Partiamo dall’anagrafe, perché serve a capire il resto: il MORF nasce nel 2013 ad Arma di Taggia come Movin’ On Rock Festival, concorso per band emergenti. Poi lo stop del 2019 e del 2020, poi la ripartenza, poi l’accorciamento del nome — che è anche una dichiarazione: niente più “rock” nell’insegna, perché la linea non è più il genere ma l’attitudine. Cambiare forma, appunto.

La line-up

Si apre con due progetti a chilometro zero, imperiesi. Puglia è il nome d’arte di Marco Puglisi: percorso partito dalla passione per il disco e passato attraverso post-punk, emo, powerpop ed elettronica, con una ricerca chitarristica che negli anni si è spostata verso il ritmo e verso strutture più larghe, tenendosi volutamente alla larga dalle soluzioni facili.
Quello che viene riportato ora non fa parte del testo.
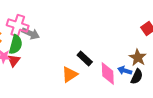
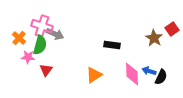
brown star: (138, 58) -> (154, 38), moved
black rectangle: (85, 59) -> (112, 45), moved, turned -35
red triangle: (14, 61) -> (46, 70), moved

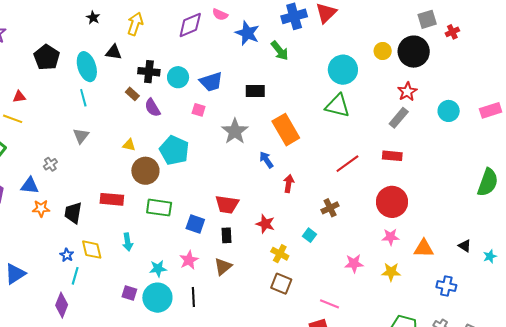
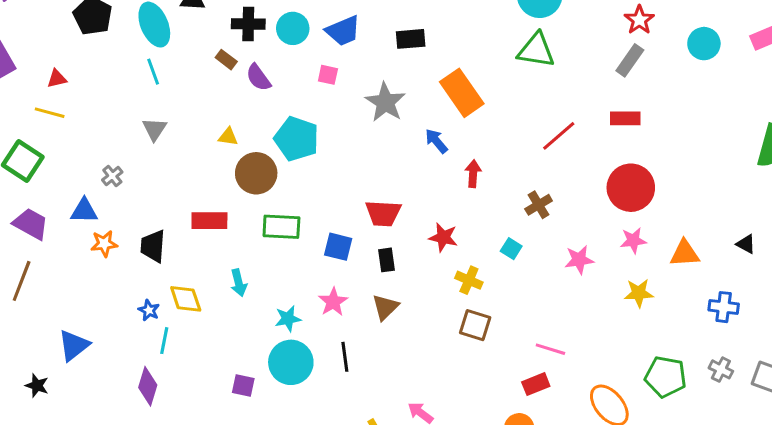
pink star: (354, 263) -> (579, 260), moved
purple square: (129, 293) -> (243, 385), moved

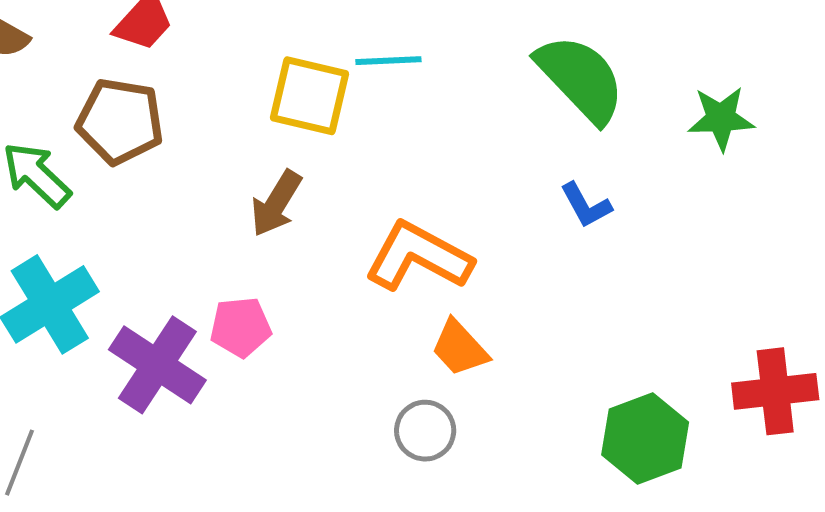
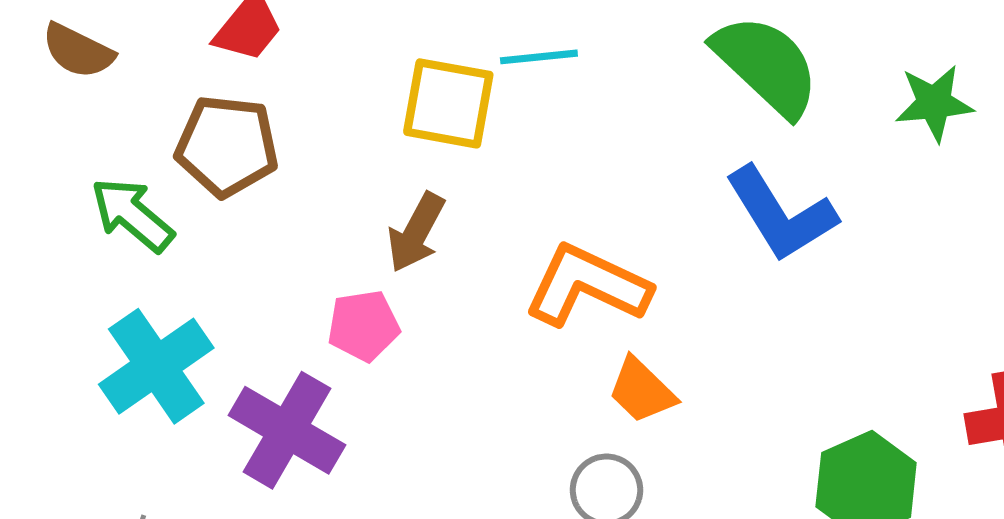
blue L-shape: (586, 205) -> (781, 214), size x1.8
pink pentagon: (241, 327) -> (363, 326), moved

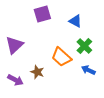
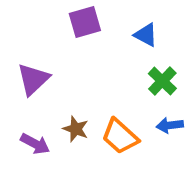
orange trapezoid: (61, 57) -> (120, 136), moved
blue arrow: (88, 70) -> (170, 125), turned -32

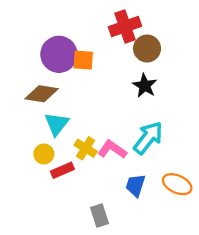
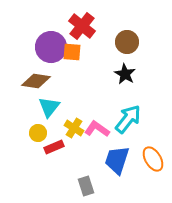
red cross: (125, 27) -> (82, 26), moved, turned -32
orange ellipse: (177, 184) -> (153, 159), turned 35
blue trapezoid: (135, 185) -> (117, 160), size x1.4

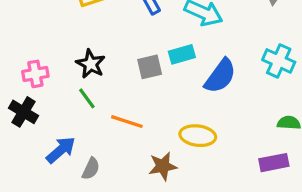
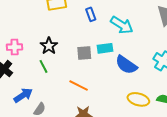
blue semicircle: (220, 76) -> (126, 65), turned 80
orange line: (127, 122) -> (79, 86), moved
yellow ellipse: (198, 136) -> (138, 99), moved

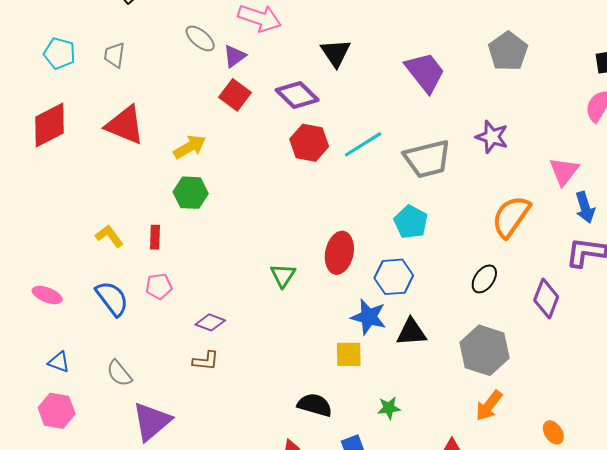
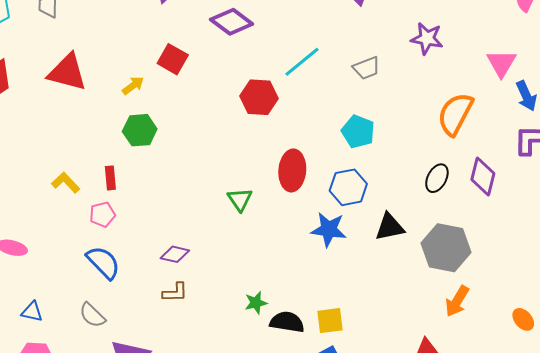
red square: (235, 95) -> (173, 59), moved
red hexagon: (309, 143) -> (259, 97), moved
yellow arrow: (190, 147) -> (133, 85), size x0.7
gray trapezoid: (427, 159) -> (366, 68), size x0.6
pink pentagon: (159, 286) -> (102, 214), moved
blue semicircle: (112, 298) -> (103, 263), moved
purple diamond: (546, 298) -> (483, 177), moved
black triangle: (411, 332) -> (390, 227), moved
yellow square: (349, 354) -> (330, 321), moved
green star: (389, 408) -> (256, 303), moved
Gli Artichokes sono invece un trio cresciuto in riva al mare che lavora sull’equilibrio fra distorsioni aggressive e sognanti, basso in evidenza, poche parole e molta sostanza strumentale: dieci anni di attività, due dischi autoprodotti (A Wish Is… nel 2015 e Flashbulbs nel 2021) e concerti in Italia, Francia, Ungheria, Cechia e Lettonia. Roba che il punk di provincia lo fa sembrare una cosa seria, come in effetti è.

Con gli Amiata si entra in un territorio più stratificato: il poeta jugo-ticinese Marko Miladinovic, il polistrumentista e fonico Marco Guglielmetti (Infesta, Concetta Spaziale, Pussywarmers, Badalamenti’s Quest) e il compositore e cantante Matteo Simonin (Die Gans, Achtung Bashung, Mouche à Merde). Il loro esordio Alti Eldoradi (2024) tiene insieme l’acid rock dei Doors, il post-punk dei The Fall, l’avanguardia degli Area e la cifra obliqua di Alfredo Cohen. Un impasto che sulla carta non dovrebbe reggere e invece regge.
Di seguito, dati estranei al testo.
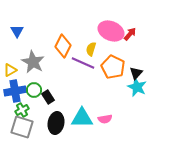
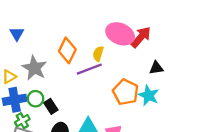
red arrow: (130, 34) -> (141, 37), size x1.5
purple line: (83, 63) -> (89, 69), turned -45
orange pentagon: (113, 67) -> (126, 92), moved
black triangle: (136, 73) -> (156, 68), moved, turned 40

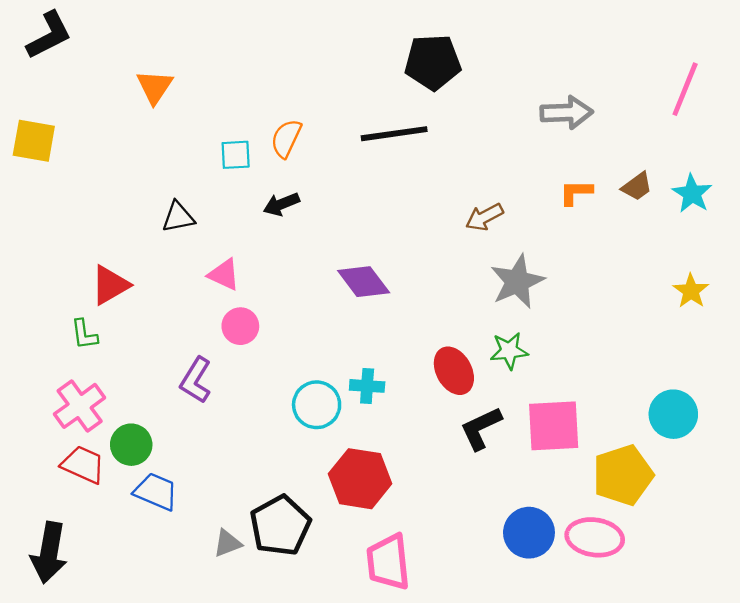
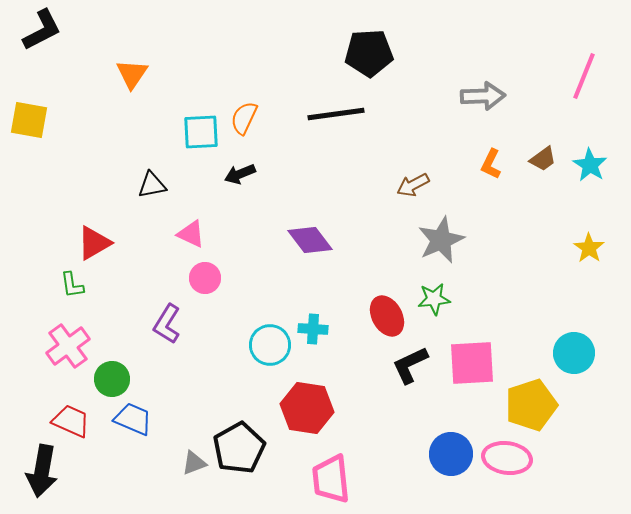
cyan square: (236, 155) -> (201, 132), size x1.4
orange L-shape: (576, 192) -> (491, 164), turned -64
red trapezoid: (83, 465) -> (71, 421), moved

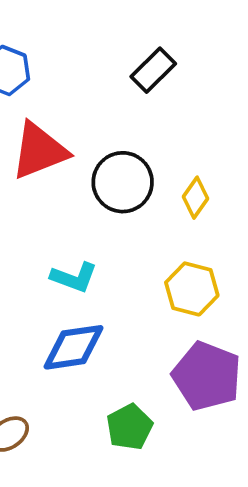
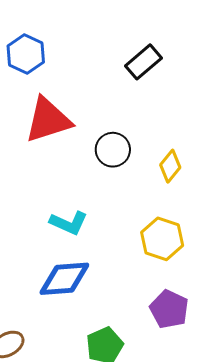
black circle: (123, 182) -> (113, 150), size x0.7
purple pentagon: (207, 376) -> (169, 309), size x0.7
I Fiesta Alba arrivano da Roma con la tavolozza più larga della serata: Battles, King Crimson, I Hate My Village, Kae Tempest, Adrian Sherwood, Sons of Kemet, e poi Eno, Steve Reich, Fela Kuti. Ne esce math rock, punk, poliritmie africane, looptronica, dub, hip-hop e drum’n’bass, tenuti insieme dal ritmo e da un’identità rigorosamente strumentale. Dal vivo suonano mascherati alla lucha libre, due chitarre, basso e violino, drum machine, voci campionate e proiezioni sincronizzate: una cosa fisica, da guardare oltre che da ascoltare.
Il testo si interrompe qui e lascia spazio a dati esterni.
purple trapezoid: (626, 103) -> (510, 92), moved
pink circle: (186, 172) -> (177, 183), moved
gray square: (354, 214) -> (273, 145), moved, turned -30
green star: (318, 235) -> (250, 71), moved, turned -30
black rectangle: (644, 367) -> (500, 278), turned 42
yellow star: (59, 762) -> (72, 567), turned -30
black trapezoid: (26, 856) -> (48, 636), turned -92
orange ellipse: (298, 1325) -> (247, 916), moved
Chiudono i Mood, duo modenese di Daniele Maini e Francesco Molinari, in giro dal 2010 con il motto “no stage, best stage” — cioè suonare in mezzo alla gente, non sopra. Dopo l’omonimo del 2015 (Upupa Produzioni / Fooltribe) e Out Loud del 2017 (con To Lose La Track e Irma Records), sono fermi da otto anni sul fronte discografico: il tempo è servito a spostare il progetto verso una dimensione elettronica che guarda a Caribou, Bicep e Chemical Brothers, con l’ingresso delle voci e testi di matrice pop. Uscire dalla comfort zone senza perdere la botta: vedremo dal vivo com’è andata.

MOV: quando le immagini salgono sul palco

La novità 2026 si chiama MOV, sezione dedicata all’incrocio fra musica e arti visive. Non un blocco a parte, ma tre interventi alternati ai live, così che la componente visiva diventi parte del ritmo della serata. Si comincia con The Art of – Il Cerchio e le Gocce, viaggio nelle culture underground, nella street art e nel graffiti writing, musicato da R.M & The Imaginative Orchestra. Si prosegue con la performance audiovisiva di Drogo @ RE_koba duo e si chiude con Xover, progetto del musicista e performer cagliaritano Danilo Casti.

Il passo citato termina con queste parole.